Bash is a large light-coloured deer with large antlers that have many spellers and very straight brow antlers. He, too, is somewhat independent and will leave the herd to go on his own. He likes to bully Buddy who is also light-coloured. Bash used to be very frightened of people, but he is becoming very social these days.

Ty has a compact body, a muddy brown colour and very wide palmated antlers with many spellers. Like Bash, he was very fearful of people when we first started working with the herd, now he doesn’t seem too worried by us. He never challenges large deer for food or water, but bullies all the other deer the same size or smaller than him.

Buddy is a medium-sized light coloured deer. His brow antlers turn inward instead of straight ahead which gives him a slightly cock-eyed, cute appearance. His personality is carefree and he’s very curious about people and what they are doing whether it be building a shelter, digging or hauling water. He will run away from food to get a good view of human beings at work.

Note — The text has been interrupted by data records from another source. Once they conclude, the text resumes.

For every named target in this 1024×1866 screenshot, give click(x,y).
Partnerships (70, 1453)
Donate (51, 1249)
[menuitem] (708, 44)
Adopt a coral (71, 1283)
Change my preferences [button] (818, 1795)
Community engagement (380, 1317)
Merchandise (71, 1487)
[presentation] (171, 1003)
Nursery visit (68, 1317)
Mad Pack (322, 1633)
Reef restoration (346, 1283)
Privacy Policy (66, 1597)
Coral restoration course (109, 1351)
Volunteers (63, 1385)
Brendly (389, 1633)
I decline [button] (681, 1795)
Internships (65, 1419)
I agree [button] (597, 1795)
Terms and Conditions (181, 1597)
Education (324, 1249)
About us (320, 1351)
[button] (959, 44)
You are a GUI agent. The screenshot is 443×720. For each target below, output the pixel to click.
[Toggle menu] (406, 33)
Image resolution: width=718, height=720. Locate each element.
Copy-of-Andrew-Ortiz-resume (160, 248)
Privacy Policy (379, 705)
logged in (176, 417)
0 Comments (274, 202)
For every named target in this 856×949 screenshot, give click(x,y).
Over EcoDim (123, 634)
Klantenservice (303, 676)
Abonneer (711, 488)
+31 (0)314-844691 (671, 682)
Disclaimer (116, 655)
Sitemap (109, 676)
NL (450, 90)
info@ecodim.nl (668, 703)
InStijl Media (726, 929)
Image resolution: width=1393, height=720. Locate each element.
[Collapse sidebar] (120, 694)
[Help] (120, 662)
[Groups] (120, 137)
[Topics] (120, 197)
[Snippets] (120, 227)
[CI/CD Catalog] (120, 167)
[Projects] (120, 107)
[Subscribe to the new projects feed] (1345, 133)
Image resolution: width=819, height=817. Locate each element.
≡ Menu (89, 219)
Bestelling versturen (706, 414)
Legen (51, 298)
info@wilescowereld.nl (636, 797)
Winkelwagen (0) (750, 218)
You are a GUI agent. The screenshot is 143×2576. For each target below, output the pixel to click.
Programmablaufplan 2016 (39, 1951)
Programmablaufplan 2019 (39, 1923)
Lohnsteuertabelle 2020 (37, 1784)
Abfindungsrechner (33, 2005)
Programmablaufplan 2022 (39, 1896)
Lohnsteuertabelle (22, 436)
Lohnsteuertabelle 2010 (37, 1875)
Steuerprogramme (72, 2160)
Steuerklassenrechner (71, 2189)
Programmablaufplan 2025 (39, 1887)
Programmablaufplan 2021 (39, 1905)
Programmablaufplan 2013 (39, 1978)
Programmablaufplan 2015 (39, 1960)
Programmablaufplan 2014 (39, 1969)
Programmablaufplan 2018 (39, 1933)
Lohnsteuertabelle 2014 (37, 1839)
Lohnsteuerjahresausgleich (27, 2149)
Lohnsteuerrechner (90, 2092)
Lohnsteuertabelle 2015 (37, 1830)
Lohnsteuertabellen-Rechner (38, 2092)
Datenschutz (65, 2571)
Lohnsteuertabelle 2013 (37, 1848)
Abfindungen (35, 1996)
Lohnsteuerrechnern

EGee is a medium-sized deer with shorter palmated antlers, few spellers and long straight brow antlers. He has a dark brown winter coat with a splash of white on his right side where he was injured last winter. He is very social and calm and only occasionally will he bully George or KoKo at feeding time to get in the best position.

George looks like the other medium-sized deer in appearance except for his antlers this year which have little or no palmation. Our theory is that this odd antler formation was caused by the anti-inflammatory medication he was given last winter after suffering a “shoulder” injury. We hope that his antlers return to normal this year. George is definitely the most social of the deer and he can be a nuisance if you are working inside the fence as he has no fear of people and will invade human space quite easily.

KoKo is our most recognizable deer because he is very dark in colour and even in summer he has very faint “spots” on his chocolate-coloured back. He has a compact, you might say round body and he is very social and calm. He is the one most likely to be hanging out in the shelter of the woods rather than the person-made shelter attached to the barn. He seems to like to hang out with Ty or Buddy.

Moki is one of our youngest at 3 years of age. His antlers are palmated but smaller than all the other deer (except for Spike). His right brow antler bends to the right and this winter he lost the top of his left ear as a result of a tussle with Spike towards the end of the rut.

Spike is the other 3 year old with antlers similar to those of Moki. He is the only deer in our herd with a brown tail which makes him a “menil” fallow deer. Spike is social and curious and likes to hang out with George and fight with Moki.